Tuesday, February 24, 2009

Terra Chips In England

Praise



© Alex Grey







We have been led to believe that hope is the last thing you should lose. And so we remain passive victims, whose only outlet is the complaint and indignation, as we hope that the world is what we want. Yet hope is the first thing you should lose to start to accept responsibility. Who hopes to go to sleep.

If you were hoping to write something again, wrong. I'm doing, but might not have done. He could have died, or have decided not to write more, or not write anymore in this blog. I'm not here to fulfill anyone's expectations. I'm here. But I'm starting. I am no longer the same who wrote the above. So ... Who are you waiting? I hope you will not ever. Joy with you when you are, if decide to be.

If I am with someone who is late and never understand it as a waste of time, but as long as the person gives me unknowingly in order to get an idea. Some of the entries in this blog were revealed to me while waiting for someone. Whenever I have two options: leave, or waiting to transform an idea into an opportunity to face this "I" that you expect. So let's wait.

Sometimes in a relationship, you are asked to wait. Never do. I like to live what I feel when I'm sorry. Until the end, if any. With all the consequences. Because the future does not exist. Patient who asks for asks you to step aside now. And now it's all we have. If we are ... if we want to walk together ... do. If not now ... is not.

Sometimes we tell ourselves that we are waiting for better conditions, an ideal time, be "over" certain things, being "ready", knowing what you "want." We told all sorts of excuses for not doing what we fear to do, which is always what we want most to do. And yet the only way to stop fear it is doing. The only way to learn something is learned. It is knowing which creates what is known. It is daring to know. There is no process. No time.
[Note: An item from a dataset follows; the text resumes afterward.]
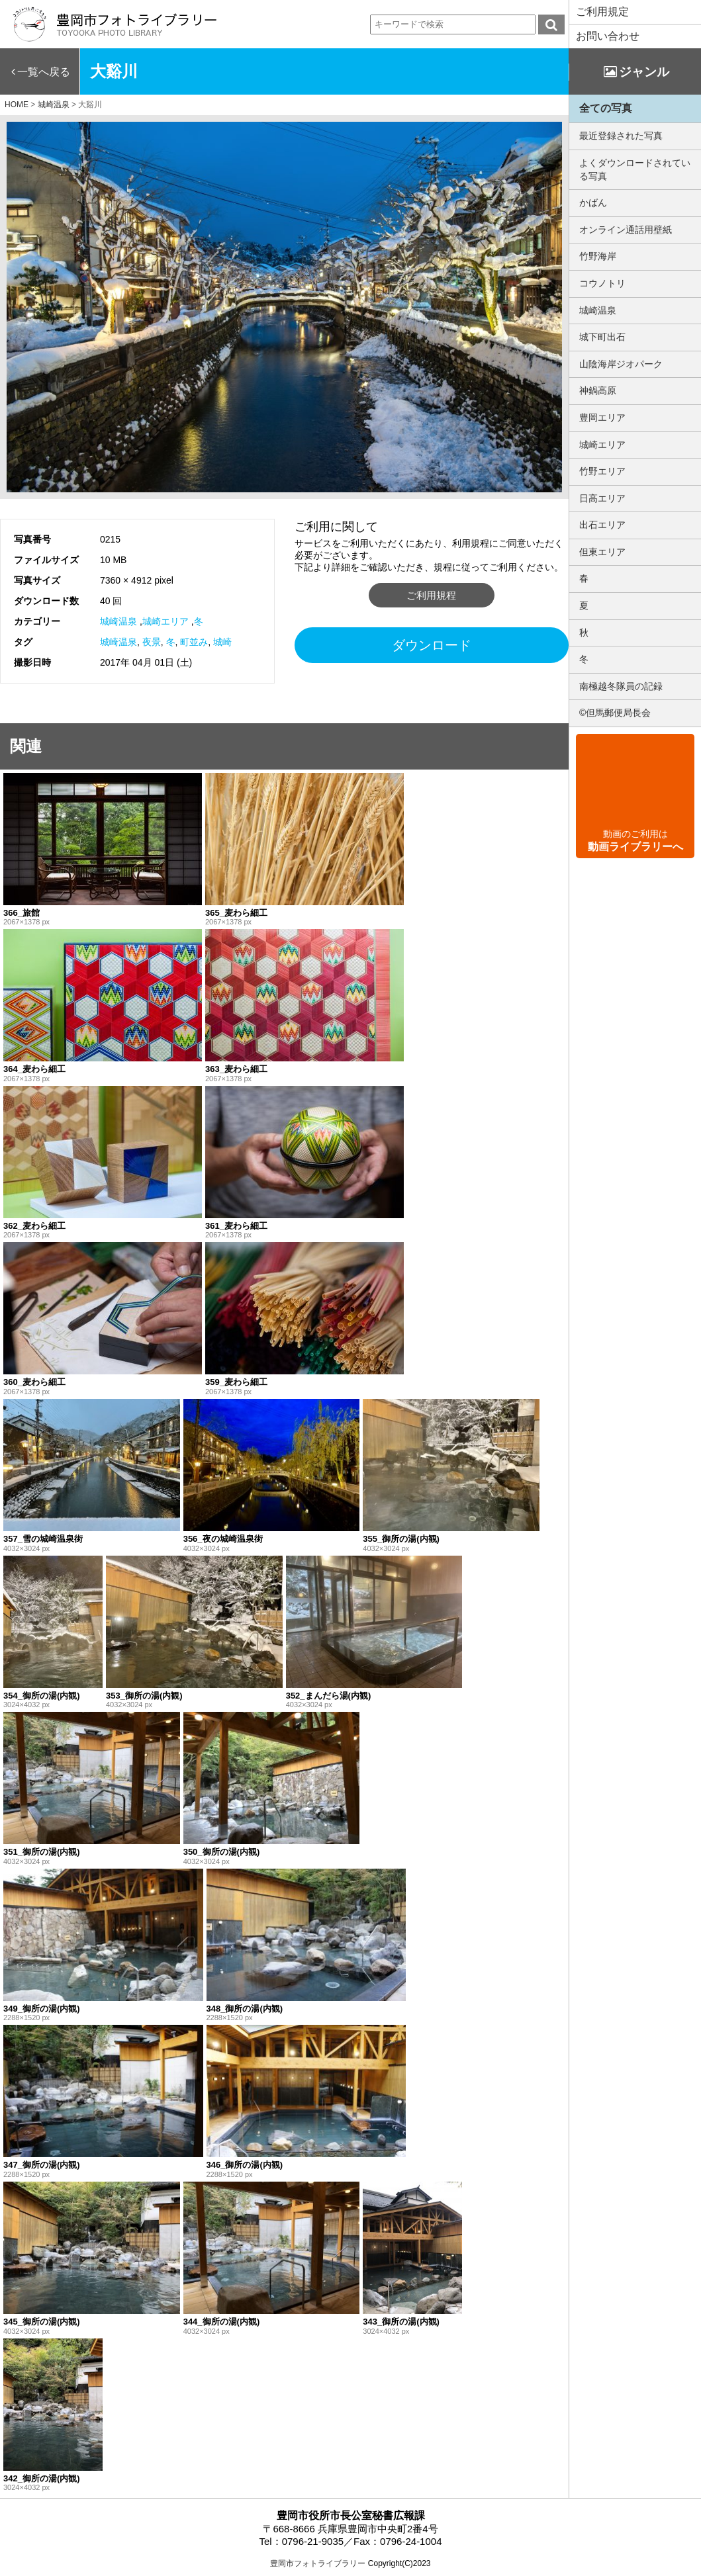 Image resolution: width=701 pixels, height=2576 pixels. I want to click on 全ての写真, so click(605, 108).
wore many days without writing, doing many things, too, because he hoped to make certain conditions. Expected to complete the works of my home, having everything neat and tidy, to choose my schedule, for example, minutiae read from outside, I know. Although ... What is not? Death? A war? A disease? A disaster? Minutiae seen from outer space. And you can always decide to adopt the point of view of a star-vertirte with it.

Now I know why the works have been immortalized mysteriously, as if it were an evil eye, beyond which a work is often delayed. Much further. Believe me. All mixed with emotional turmoil, fatigue, sadness, anger ... The universe wanted him to learn that which I write, I thought I knew and did not live entirely: There is never a better time to perform. So start writing my house still under construction, with all messy and dirty. 'll no longer an excuse any circumstances. Being a coward, stop beating about the bush, to cede power, not in my plans. If I do what I want to do now I never will as I want it now. Y. .. what the heck. This is a breeze. And I enjoy it. I let my soul be revealed, because that is what I came to do, what I came to be. Who invented the obstacle can dissolve. I'm not talking to "produce" as I was told as a child. I'm talking about let it happen across one that claims to come. Whatever. The song or silence. And now I have wanted to sing. "We walk?